I am delighted to share my review of The Hangman’s Hitch by Donna Maria McCarthy, a dark and brooding gothic novel from the mistress of 18th century horror.
About The Hangman’s HitchIf on some cold dark despairing eve, you found yourself far from hope and far from salvation – would you take the hand of the Devil if he offered it?
Would you know it was his?
Frederick Abbotsby Feltsham has just this quandary, yet the path he chooses is one of depravity, devilment and debauchery
Will he survive the immutable Joseph Black?
Or will he find himself despairing, like so many of his past conquests did ?
One heaven, one Hell – each as judgemental as the other
You must choose…
My thoughtsAfter reading Biddy Trott I have come to anticipate a certain style and wit from Donna Maria McCarthy and I was not disappointed. The Hangman’s Hitch is as dark and ribald and gruesome a novel there ever was.
Meet Freddy, or Frederick Abbotsby Feltsham, a fool, an ignoramus and a coward through and through, whose verbosity and quite ridiculous idiocy is a source of much of the humour in this novel. The antagonist, Joseph, is as despicable as they come, and enjoys nothing more than to apportion scorn and derision upon the sycophantic Freddy, luring him, tricking him, grooming him. Feeling he has no choice but to side with Joseph after being banished from the word of normalcy for his impropriety and cowardice, Freddy condones Joseph’s incessant jibes.
There is no morality at The Hangman’s Hitch. Patrons of this obscure hostelry hang their scruples on a hook outside. Inside, it is no holds barred as Joseph and his cronies enact one brutal scam after another. Just when you think the depravity cannot get any worse, it does.

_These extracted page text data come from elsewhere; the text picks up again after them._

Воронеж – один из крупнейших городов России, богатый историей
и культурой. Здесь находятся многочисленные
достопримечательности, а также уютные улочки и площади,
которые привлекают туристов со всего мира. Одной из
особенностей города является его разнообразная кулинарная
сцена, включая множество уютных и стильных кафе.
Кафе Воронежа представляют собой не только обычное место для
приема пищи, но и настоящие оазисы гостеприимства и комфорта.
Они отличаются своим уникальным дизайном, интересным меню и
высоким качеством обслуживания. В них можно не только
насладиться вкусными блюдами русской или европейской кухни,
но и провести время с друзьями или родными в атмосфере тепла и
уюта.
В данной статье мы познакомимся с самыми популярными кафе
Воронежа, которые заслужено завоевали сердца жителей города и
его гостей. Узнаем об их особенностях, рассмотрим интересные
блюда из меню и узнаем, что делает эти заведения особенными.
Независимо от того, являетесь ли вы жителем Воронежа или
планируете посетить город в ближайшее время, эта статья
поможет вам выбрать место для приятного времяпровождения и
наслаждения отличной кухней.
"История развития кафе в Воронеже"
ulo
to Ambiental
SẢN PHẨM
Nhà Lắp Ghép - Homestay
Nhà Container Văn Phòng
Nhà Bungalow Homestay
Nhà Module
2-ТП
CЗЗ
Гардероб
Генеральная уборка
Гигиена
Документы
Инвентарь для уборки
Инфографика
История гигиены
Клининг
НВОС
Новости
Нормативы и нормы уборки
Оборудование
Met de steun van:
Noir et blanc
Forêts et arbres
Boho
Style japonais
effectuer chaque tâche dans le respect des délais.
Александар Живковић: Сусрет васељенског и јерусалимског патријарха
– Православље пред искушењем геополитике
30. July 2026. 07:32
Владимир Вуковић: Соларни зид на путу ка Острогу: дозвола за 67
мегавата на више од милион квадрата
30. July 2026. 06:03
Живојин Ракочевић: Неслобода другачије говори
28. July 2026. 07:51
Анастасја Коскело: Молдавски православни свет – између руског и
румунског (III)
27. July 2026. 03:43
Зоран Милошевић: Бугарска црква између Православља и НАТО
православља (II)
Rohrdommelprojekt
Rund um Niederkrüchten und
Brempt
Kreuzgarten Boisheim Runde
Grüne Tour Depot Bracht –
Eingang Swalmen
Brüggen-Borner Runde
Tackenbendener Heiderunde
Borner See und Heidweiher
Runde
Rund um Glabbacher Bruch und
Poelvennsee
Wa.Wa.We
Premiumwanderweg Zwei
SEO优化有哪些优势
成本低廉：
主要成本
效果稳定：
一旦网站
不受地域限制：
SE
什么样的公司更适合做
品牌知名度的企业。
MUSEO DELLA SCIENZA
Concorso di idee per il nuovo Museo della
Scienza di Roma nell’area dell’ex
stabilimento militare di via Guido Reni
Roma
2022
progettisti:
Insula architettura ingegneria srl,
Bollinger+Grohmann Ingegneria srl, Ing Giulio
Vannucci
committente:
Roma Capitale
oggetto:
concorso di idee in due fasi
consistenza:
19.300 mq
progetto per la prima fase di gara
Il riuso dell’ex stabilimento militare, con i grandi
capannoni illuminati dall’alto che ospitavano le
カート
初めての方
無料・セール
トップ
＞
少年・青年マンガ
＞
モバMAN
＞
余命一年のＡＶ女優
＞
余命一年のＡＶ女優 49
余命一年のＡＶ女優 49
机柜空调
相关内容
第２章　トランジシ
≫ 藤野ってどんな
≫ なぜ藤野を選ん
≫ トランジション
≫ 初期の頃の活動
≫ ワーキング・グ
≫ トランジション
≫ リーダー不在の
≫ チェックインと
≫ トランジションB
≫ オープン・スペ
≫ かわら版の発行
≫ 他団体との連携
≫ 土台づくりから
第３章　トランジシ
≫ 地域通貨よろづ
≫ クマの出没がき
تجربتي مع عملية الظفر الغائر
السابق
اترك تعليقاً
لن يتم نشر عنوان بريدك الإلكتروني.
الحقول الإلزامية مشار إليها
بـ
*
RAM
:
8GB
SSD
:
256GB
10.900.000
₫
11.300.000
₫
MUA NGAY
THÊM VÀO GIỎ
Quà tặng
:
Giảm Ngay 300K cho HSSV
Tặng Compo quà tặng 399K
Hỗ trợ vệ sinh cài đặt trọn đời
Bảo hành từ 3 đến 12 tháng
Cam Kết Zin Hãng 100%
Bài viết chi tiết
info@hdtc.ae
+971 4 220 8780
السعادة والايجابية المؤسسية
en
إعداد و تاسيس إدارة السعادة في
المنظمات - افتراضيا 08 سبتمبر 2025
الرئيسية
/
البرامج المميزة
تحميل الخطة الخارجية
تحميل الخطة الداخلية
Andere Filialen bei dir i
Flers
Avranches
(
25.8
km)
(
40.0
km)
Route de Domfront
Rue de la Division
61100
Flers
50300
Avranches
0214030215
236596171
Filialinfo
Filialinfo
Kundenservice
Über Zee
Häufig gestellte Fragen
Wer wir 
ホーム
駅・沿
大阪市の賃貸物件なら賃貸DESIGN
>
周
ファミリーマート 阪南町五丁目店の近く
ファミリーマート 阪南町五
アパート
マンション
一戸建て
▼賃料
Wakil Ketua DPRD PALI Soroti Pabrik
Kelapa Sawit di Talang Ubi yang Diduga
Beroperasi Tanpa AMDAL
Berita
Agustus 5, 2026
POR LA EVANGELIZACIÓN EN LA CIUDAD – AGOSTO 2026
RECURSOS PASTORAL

I thoroughly enjoyed the author’s cutting wit, her characters exuding sarcasm in every utterance. The Hangman’s Hitch is written in old-school prose in keeping with the era, prose that is dense and heavy in dialogue, but don’t be put off! A dialogue-driven composition is not easy to pull off, but McCarthy has, and she has done so with aplomb. I thoroughly recommend this read to those after something different, a story that delves into the darkest corners of the human psyche, one that tests the sympathies of even the most hardened reader.